I couldn't connect to the Web site of my doctor's office to make any appointment, because their site only wants patients to enter on IE and Windows. I am testing some security appliances for Information Security magazine, and some of their configuration pages also expect to see IE and Windows. I thought I would upgrade to QuickBooks online rather than buy some new software -- but guess what? It only runs on IE and Windows! And the OfficeLive service from Microsoft – which by the way is very cool and is an absolutely free Web hosting solution – only runs on IE and Windows. The list goes on and on.
Fortunately, I run both MacOS and Windows here, so it is more of an annoyance than a showstopper. But still, the message is clear: if you use anything other than Windows, you are not worthy. Go the store and buy a real OS.

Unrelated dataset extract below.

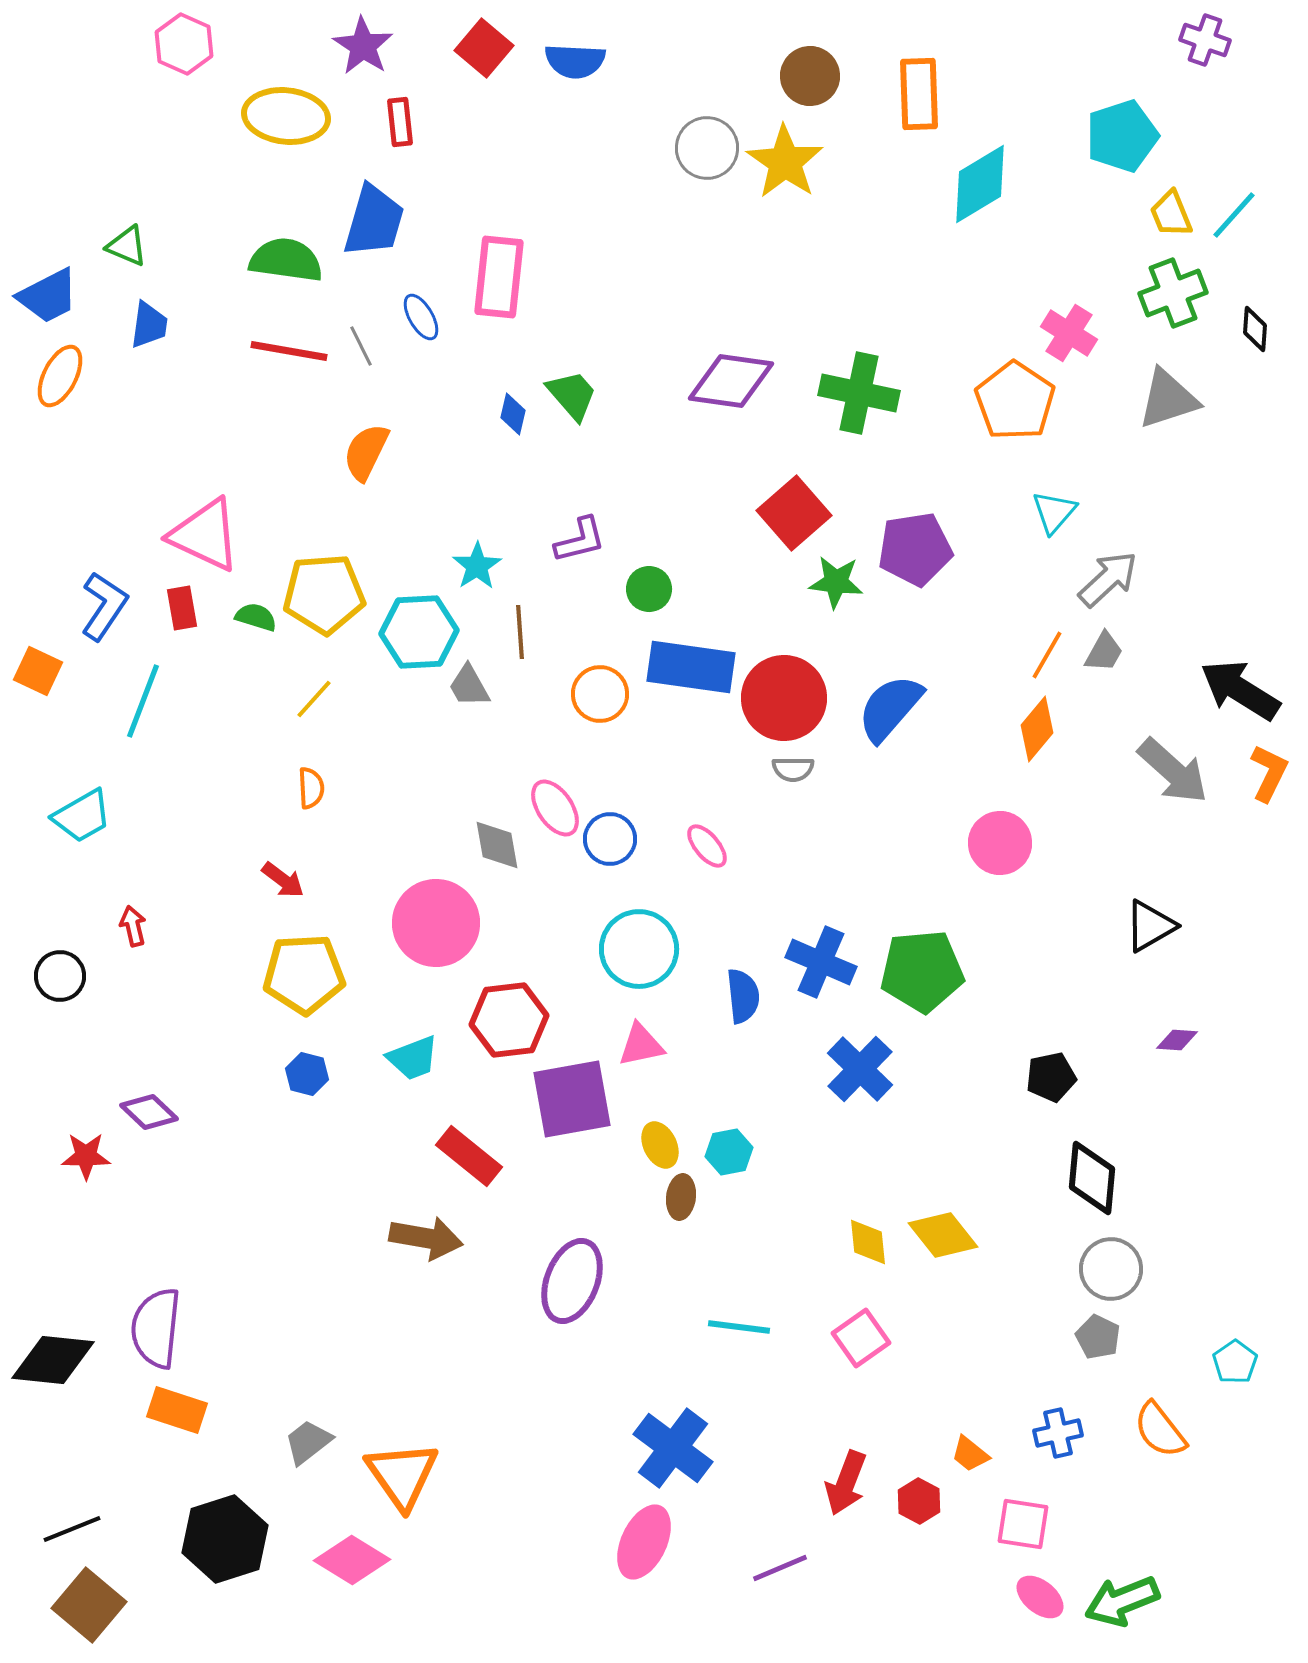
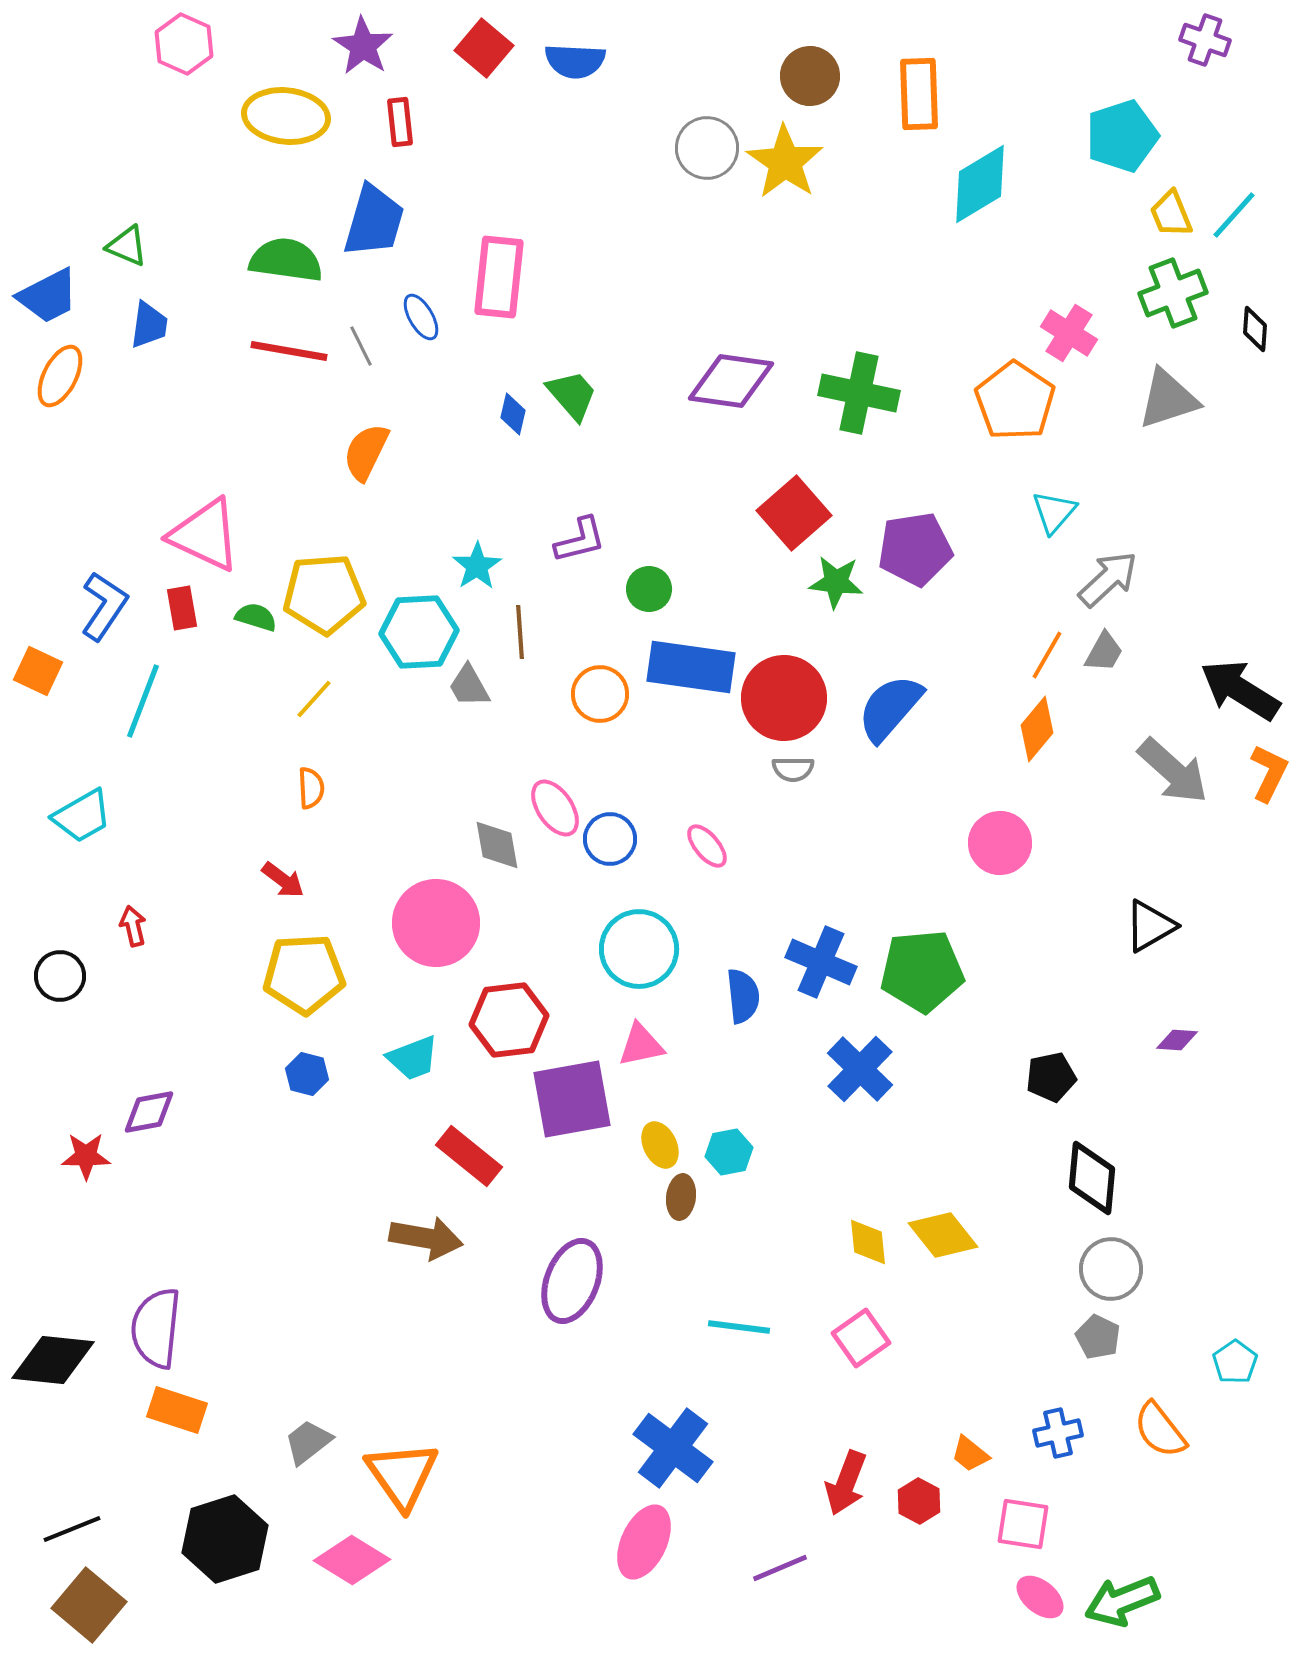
purple diamond at (149, 1112): rotated 54 degrees counterclockwise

The Microsoft Web has been happening for some time. As I wrote several years ago, developers are building Web-based applications using tools and servers from Microsoft. They run on IIS with ASP, and use Visual Studio and of course assume that Internet Explorer is the intended browser so they write these apps accordingly. And if they dabble in Java, they use the Windows version of Java that doesn't quite work on non-Windows platforms.

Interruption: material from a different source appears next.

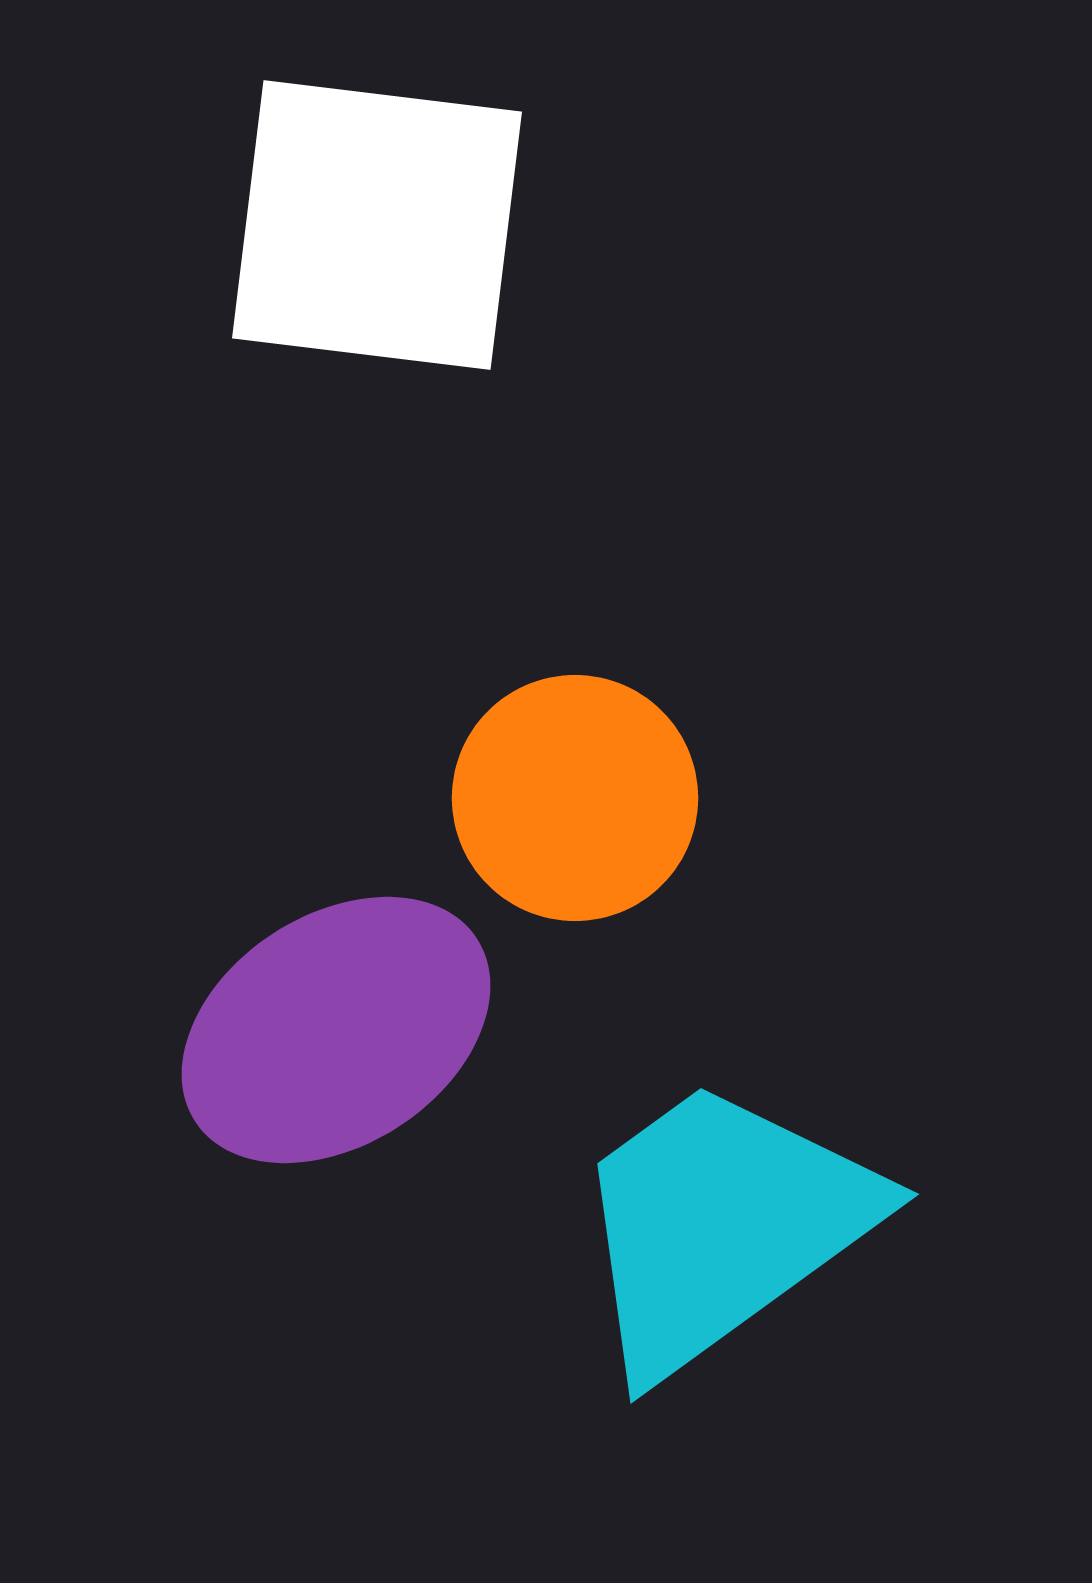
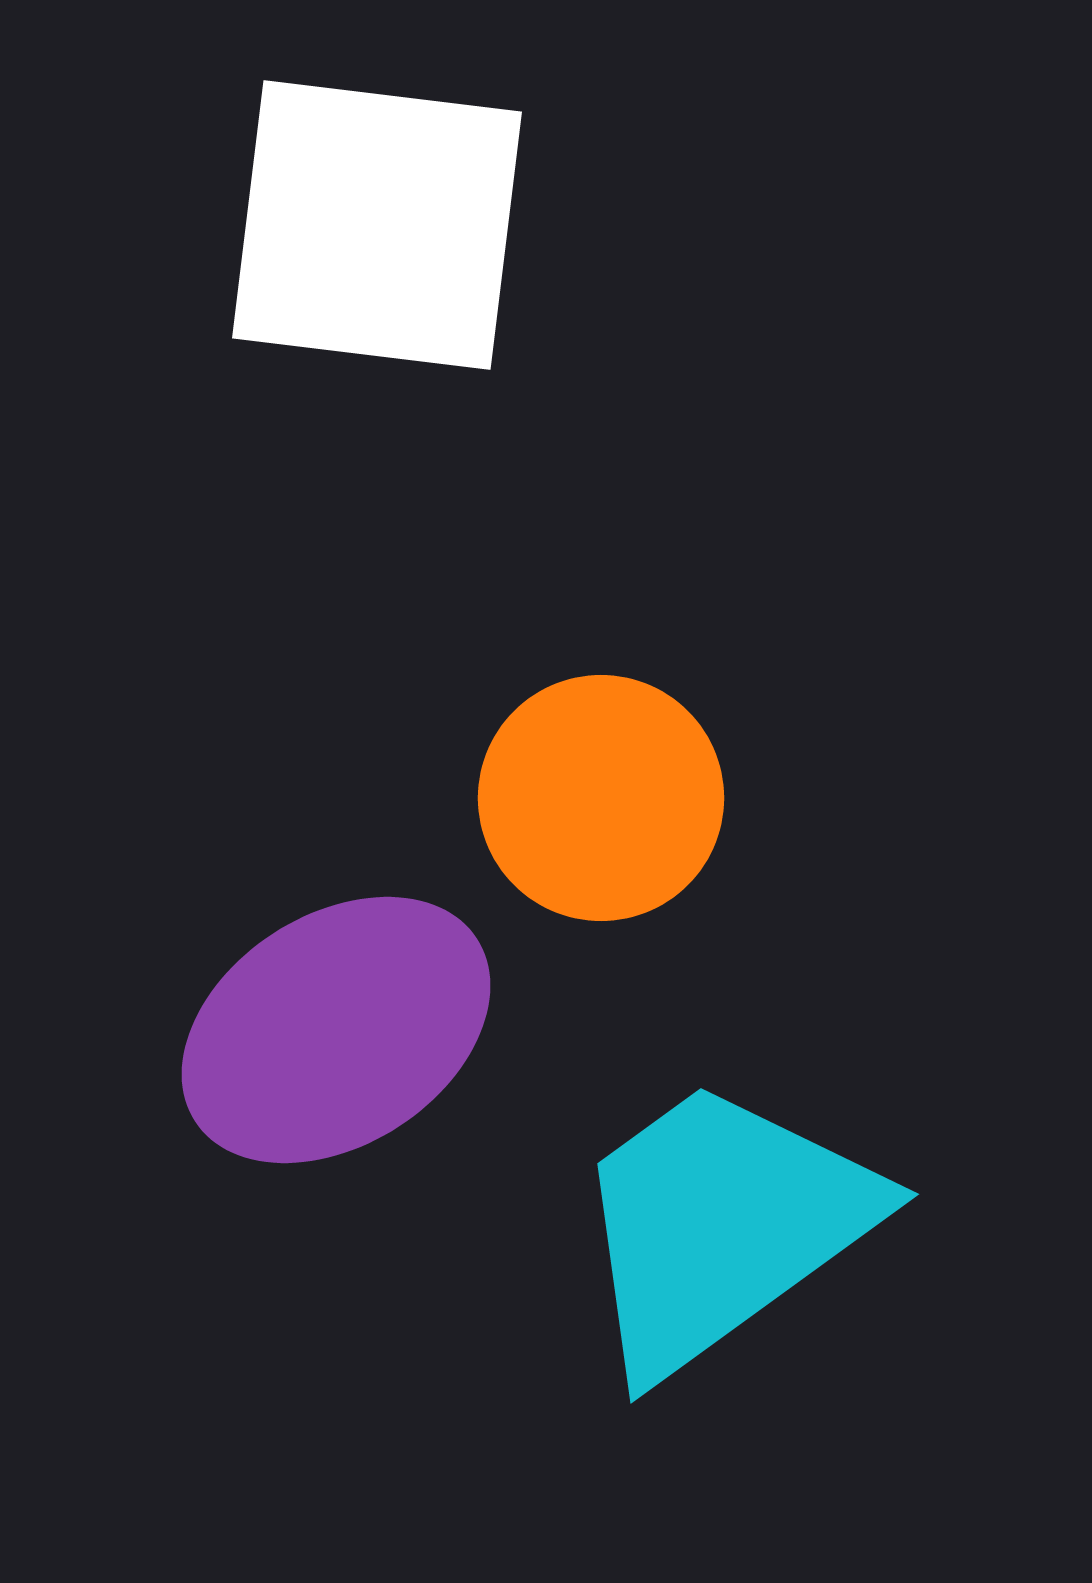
orange circle: moved 26 px right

Microsoft's tools certainly can deliver the richest, coolest Web stuff in the shortest time. Of course! That is their not-so-secret plan. They get what makes developers tick and then they supply the Microsoft-flavored crack that keeps their programming mojo pumped. It is a wonderful thing, no? Sun, bless them, still can't figure this out. IBM with all of its Eclipse and open-this-and-that, can't figure this out.
Well, there are some bumps in the road, especially with the latest version of IE, version 7. Some of the IE faithful are finding out that things can be painful under the Microsoft Web. IE7 breaks a lot of stuff, and not everyone has tested – or adjusted -- their apps for the new browser. Eventually, we will all work out the bugs, I am sure, because we have no choice.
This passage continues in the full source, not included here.